Exercise - Please write out all the data that follows exactly, without the pictures.

----

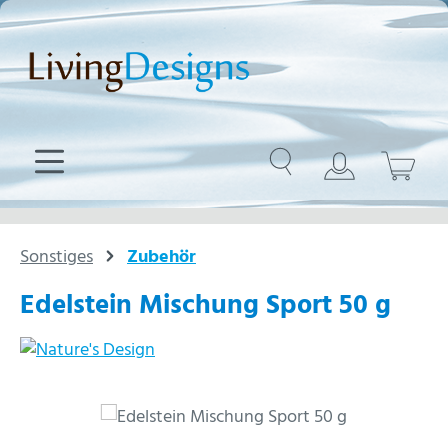
Zum Hauptinhalt springen
Sonstiges
Zubehör
Edelstein Mischung Sport 50 g
Bildergalerie überspringen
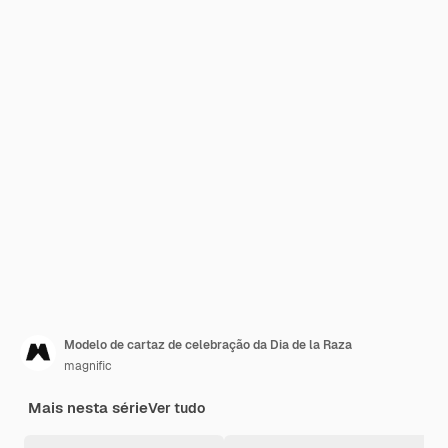
Modelo de cartaz de celebração da Dia de la Raza
magnific
Mais nesta série
Ver tudo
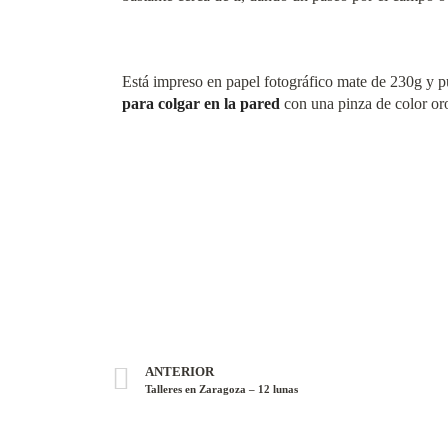
Está impreso en papel fotográfico mate de 230g y 
para colgar en la pared
con una pinza de color oro
ANTERIOR
Talleres en Zaragoza – 12 lunas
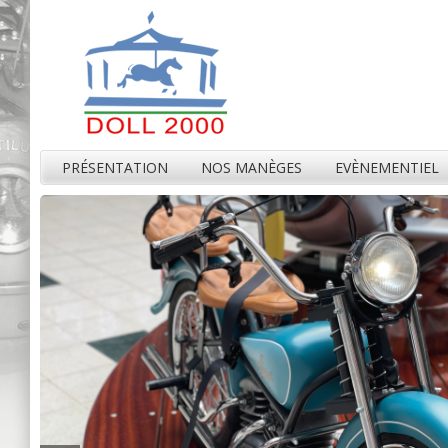
PRÉSENTATION
NOS MANÈGES
EVÈNEMENTIEL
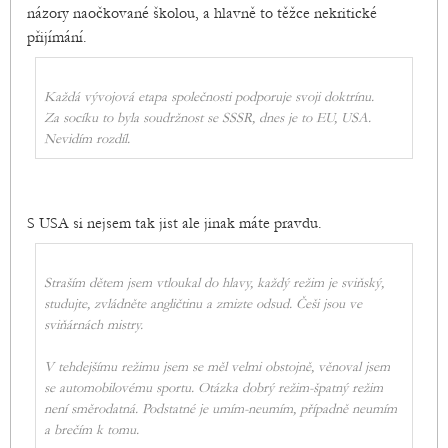
názory naočkované školou, a hlavně to těžce nekritické
přijímání.
Každá vývojová etapa společnosti podporuje svoji doktrínu.
Za socíku to byla soudržnost se SSSR, dnes je to EU, USA.
Nevidím rozdíl.
S USA si nejsem tak jist ale jinak máte pravdu.
Straším dětem jsem vtloukal do hlavy, každý režim je sviňský,
studujte, zvládněte angličtinu a zmizte odsud. Češi jsou ve
sviňárnách mistry.
V tehdejšímu režimu jsem se měl velmi obstojně, věnoval jsem
se automobilovému sportu. Otázka dobrý režim-špatný režim
není směrodatná. Podstatné je umím-neumím, případně neumím
a brečím k tomu.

----

Expected answer -
Zum Hauptinhalt springen
Sonstiges
Zubehör
Edelstein Mischung Sport 50 g
Bildergalerie überspringen
Modelo de cartaz de celebração da Dia de la Raza
magnific
Mais nesta série
Ver tudo
Está impreso en papel fotográfico mate de 230g y 
para colgar en la pared
con una pinza de color oro
ANTERIOR
Talleres en Zaragoza – 12 lunas
PRÉSENTATION
NOS MANÈGES
EVÈNEMENTIEL
názory naočkované školou, a hlavně to těžce nekritické
přijímání.
Každá vývojová etapa společnosti podporuje svoji doktrínu.
Za socíku to byla soudržnost se SSSR, dnes je to EU, USA.
Nevidím rozdíl.
S USA si nejsem tak jist ale jinak máte pravdu.
Straším dětem jsem vtloukal do hlavy, každý režim je sviňský,
studujte, zvládněte angličtinu a zmizte odsud. Češi jsou ve
sviňárnách mistry.
V tehdejšímu režimu jsem se měl velmi obstojně, věnoval jsem
se automobilovému sportu. Otázka dobrý režim-špatný režim
není směrodatná. Podstatné je umím-neumím, případně neumím
a brečím k tomu.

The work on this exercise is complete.